My recipes are archived in bits and pieces. The world is no longer a pile of naphthalene-smelling magazine cutouts and frantically scribbled notes with curry stains on them. I archive the food I make on Instagram stories, in conversations with my best friends on what’s for dinner. One of my friends I haven’t seen in months replied to my story on buying a whole lot of coriander, and that’s the story of how I learnt how to make coriander stay fresh for longer. I am surrounded by passionate feminists who share with me pictures of gourmet sushi and leftover stir fry, all with equal love. My friends are all witnesses to my taste revolution, from survival rice and curry to the craft of spices that the perfect shorshe chingri is.

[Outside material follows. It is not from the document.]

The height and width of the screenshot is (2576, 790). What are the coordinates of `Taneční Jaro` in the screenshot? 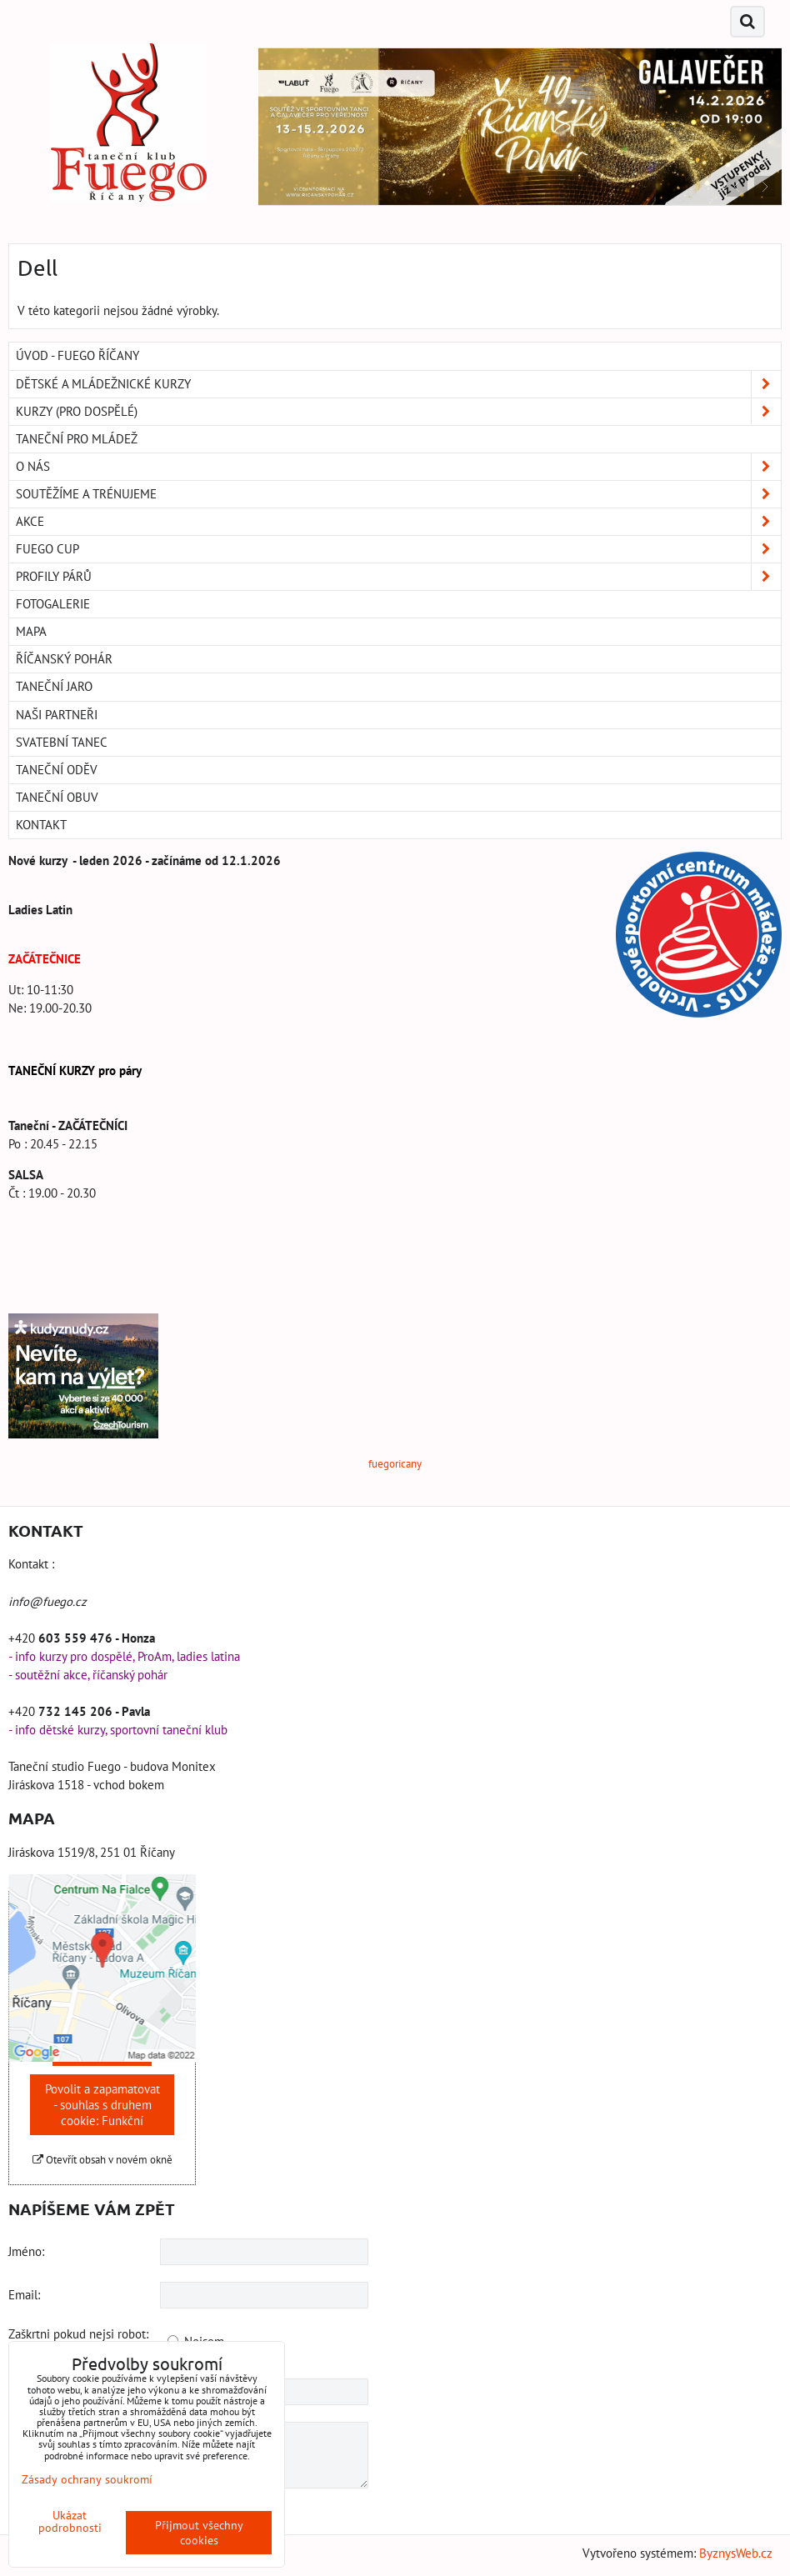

I cling to memories of Dimta like an idea of home. I cook her favourite food (with much less oil). I dress in her sarees, desperately clinging to the matriarchy with my non-binary identity because when the world is so boxed into binaries, not belonging anywhere can feel a bit confusing. It feels like I’m a lonely child, drenched in the rain, with nowhere to go, no shelter, no one to tell me how to get this right.

Then I think of my grandmother, a lonely woman, raising her only child with pride and fear. I think of the matriarchs of my life. It rains a lot in Narrm, and every time Ma calls when it’s raining, she reminds me of how Dimta was afraid of storms.

I remember how much I survived, and I look at my mother and think of how much she has survived, and loved through it at all. Dimta was terrified of storms, but she has given us, in whispered secrets of the matriarchy, the strength to walk through them all.